No wonder that some pacifists registered objections to the Message as a whole because     of this passage.

  1. The proposal to organize an international ecumenical council was left with the Continuation Committee to consider. In 1930 it changed its name to The Universal Council for Life and Work. This was a decisive step towards the formation of the World Council of Churches.

  1. The Universal Conference on Life and Work held its final service in the Cathedral of Uppsala. A congregation of some four thousand worshippers had made it into the magnificent Gothic cathedral. At this occasion the Patriarch of Alexandria recited the Nicene Creed in its original language. This was for many the most memorable moment of the conference. It confirmed the continuity with the early church and bridged the gap between Life and Work, and Faith and Order.  The patriarch afterwards acknowledged that he had been doubtful about reaching real unity among the churches, but after having said the Nicene Creed in original Greek in a Lutheran Cathedral, his doubts were all gone. ”I am convinced that our work is blessed and will bear fruit”, he said. These words were his last public statement. On his way home, he died in Zürich.
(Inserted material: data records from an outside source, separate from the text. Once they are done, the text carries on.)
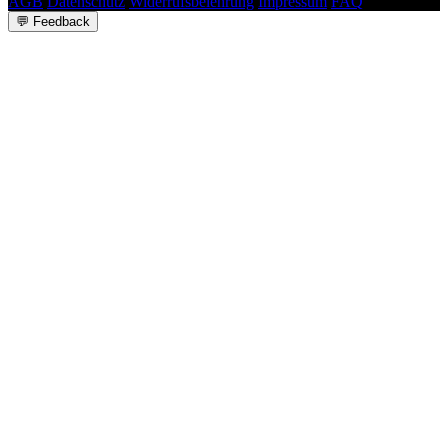
AGB
Datenschutz
Widerrufsbelehrung
Impressum
FAQ
💬
Feedback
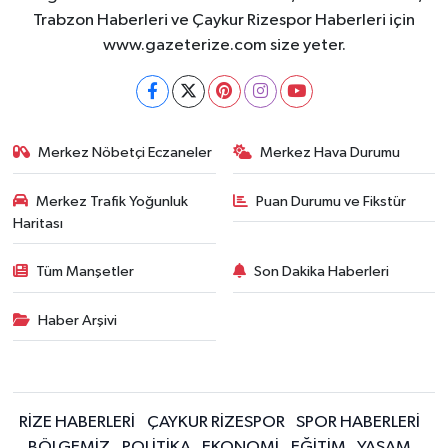
Trabzon Haberleri ve Çaykur Rizespor Haberleri için
www.gazeterize.com size yeter.
Merkez Nöbetçi Eczaneler
Merkez Hava Durumu
Merkez Trafik Yoğunluk
Puan Durumu ve Fikstür
Haritası
Tüm Manşetler
Son Dakika Haberleri
Haber Arşivi
RİZE HABERLERİ
ÇAYKUR RİZESPOR
SPOR HABERLERİ
BÖLGEMİZ
POLİTİKA
EKONOMİ
EĞİTİM
YAŞAM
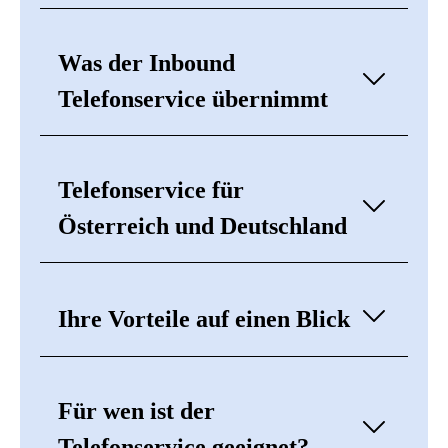
Was der Inbound
Telefonservice übernimmt
Telefonservice für
Österreich und Deutschland
Ihre Vorteile auf einen Blick
Für wen ist der
Telefonservice geeignet?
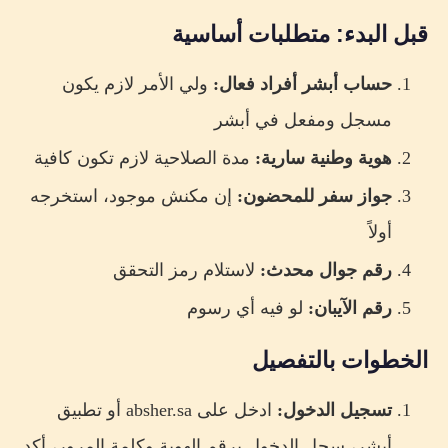
قبل البدء: متطلبات أساسية
حساب أبشر أفراد فعال:
ولي الأمر لازم يكون
مسجل ومفعل في أبشر
هوية وطنية سارية:
مدة الصلاحية لازم تكون كافية
جواز سفر للمحضون:
إن مكنش موجود، استخرجه
أولاً
رقم جوال محدث:
لاستلام رمز التحقق
رقم الآيبان:
لو فيه أي رسوم
الخطوات بالتفصيل
تسجيل الدخول:
ادخل على absher.sa أو تطبيق
أبشر، سجل الدخول برقم الهوية وكلمة المرور، أكد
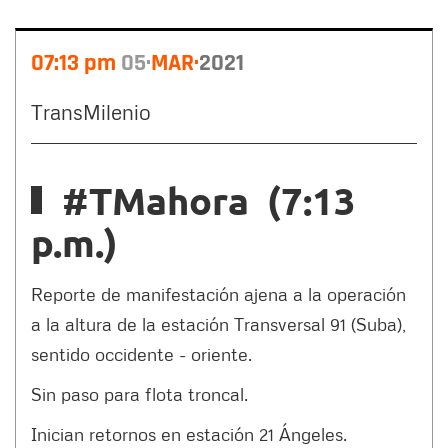
07:13 pm
05
MAR
2021
TransMilenio
#TMahora (7:13
p.m.)
Reporte de manifestación ajena a la operación
a la altura de la estación Transversal 91 (Suba),
sentido occidente - oriente.
Sin paso para flota troncal.
Inician retornos en estación 21 Ángeles.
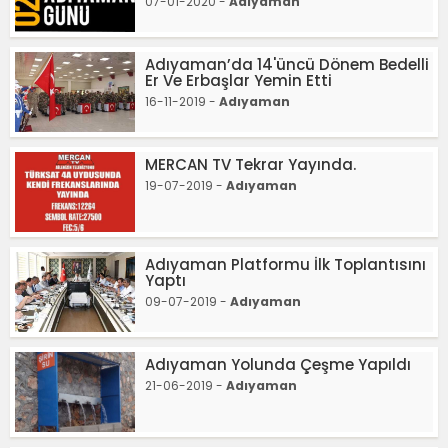
07-01-2020 -
Adıyaman
Adıyaman’da 14'üncü Dönem Bedelli
Er Ve Erbaşlar Yemin Etti
16-11-2019 -
Adıyaman
MERCAN TV Tekrar Yayında.
19-07-2019 -
Adıyaman
Adıyaman Platformu İlk Toplantısını
Yaptı
09-07-2019 -
Adıyaman
Adıyaman Yolunda Çeşme Yapıldı
21-06-2019 -
Adıyaman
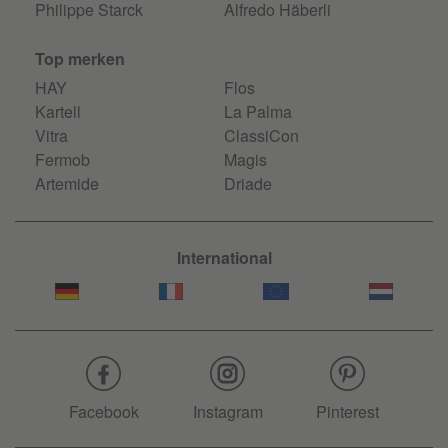
Philippe Starck
Alfredo Häberli
Top merken
HAY
Flos
Kartell
La Palma
Vitra
ClassiCon
Fermob
Magis
Artemide
Driade
International
Facebook
Instagram
Pinterest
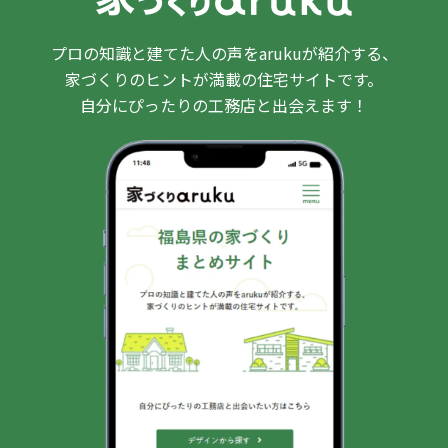
プロの知識と建てた人の声をarukuが紹介する、
家づくりのヒントが満載の住宅サイトです。
自分にぴったりの工務店と出会えます！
  1.   The Stockholm conference produced few joint decisions and guiding resolutions. Yet it was highly successful in creating conditions for a reconstruction of the ecumenical movement as a church-based and therefore lasting organization. The participants remembered the friendly, creative and deeply spiritual atmosphere at Stockholm, and the Christian fellowship prevailing all through the conference, transcending bitter denominational and national antagonisms. According to Söderblom ”all wise people thought it impossible” that the conference would succeed. The very fact that it did was, according to most participants, its most important achievement.

  1.  The conference had a distinctly Western character. Six delegates were of Indian, Japanese and Chinese origin; all the others were westerners. The were few women, no manual labourers, hardly any young people, and no presence of other world religions. Only matters of immediate concern in the West were on the agenda.

  1.  The conference reshaped the self-consciousness of European Christianity by breaking down barriers of nationality, ethnicity, confessions and power blocks. The Orthodox, who had been confined within Eastern Europe and the Middle East, for the first time collaborated with Protestant Christians.

  1. By its rapid survey of needs in contemporary society, the conference affirmed in unmistakable terms the responsibility of the churches for the whole life of people and society. Life and Work moved Christian ethics from a matter of individual concern to that of communal responsibility. In doing so, it challenged both unrestrained capitalism and socialist disdain for individual rights. The Lord’s prayer, ”Your Kingdom come” served as the mantra of the conference.

  1. Looking at the Stockholm conference and its context today, similarities with our own time are evident. The increasing social injustice, climate change, migratory flows, competition for food, rare minerals and arable land, wars, genocide an increasing polarization, news manipulation, populist nationalism, and attacks on multilateral institutions and disregard for international law, all of this is back. The ecumenical movement is prsently challenged on every front.

  1. The delegates to Stockholm faced the realities of their time and responded, some of them in a truly prophetic manner.  Without illusions, they sought to protect a fragile peace by supporting still immature institutions like the Court of Justice and the League of Nations. Twenty-three years later, in 1948,  the World Council of Churches merging Faith and Order and Life and Work was constituted at its first assmebly in Amsterdam. Within the present structures of the World Council, the Commission of the Churches on International Affairs remains an essential heritage of Stockholm 1925. Strong and binding multilateral structures are indispensable in the world of today. For the CCIA the obligation remains to strengthen such structures and to promote international law. The time for God’s peace is now.